Prior to the intervention, there was no use of guidelines regarding UI. The intervention raised the internal facilitators' awareness of UI risks associated with hip surgery. As internal facilitators shared this information with their peers, staff awareness of UI increased. The teams of internal facilitators described needing additional time and support from managers to implement evidence-based UI care. A management initiative triggered by the intervention increased the documentation of UI and urinary problems in 1 unit.

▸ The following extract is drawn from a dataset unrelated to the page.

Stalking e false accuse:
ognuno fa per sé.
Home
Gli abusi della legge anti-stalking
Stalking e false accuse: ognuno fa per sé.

To promote evidence-based practice related to safe procedures for older people in hospital care, there is a need to better understand strategies that successfully facilitate knowledge implementation. This study suggests that a multiprofessional team approach is promising for instigating a process towards evidence-based management of UI.
原理、目的和目标:尿失禁(UI)的发生风险与老年及髋关节手术相关。在骨科领域,促进循证性尿失禁实践的因素一直未得到充分关注。本研究的目的是评估一项实施干预措施,以支持65岁及以上接受髋关节手术患者的循证性尿失禁实践。
2014年开展了为期3个月的干预,以促进瑞典两家医院骨科病房尿失禁知识的实施。每个病房指定了一个由护士、物理治疗师或职业治疗师组成的多学科团队来促进实施。这些团队得到了外部促进者的支持,他们分享了关于尿失禁和实施科学的知识。进行了访谈、非参与性观察以及对患者记录的审核。
干预前,未使用关于尿失禁的指南。干预提高了内部促进者对与髋关节手术相关的尿失禁风险的认识。随着内部促进者与同行分享这些信息,工作人员对尿失禁的认识有所提高。内部促进者团队表示,需要更多时间以及管理人员的支持来实施循证性尿失禁护理。由干预引发的一项管理举措增加了一个病房对尿失禁和泌尿系统问题的记录。
为了在医院护理中促进与老年人安全程序相关的循证性实践,有必要更好地理解成功促进知识实施的策略。本研究表明,多专业团队方法有望推动尿失禁循证管理的进程。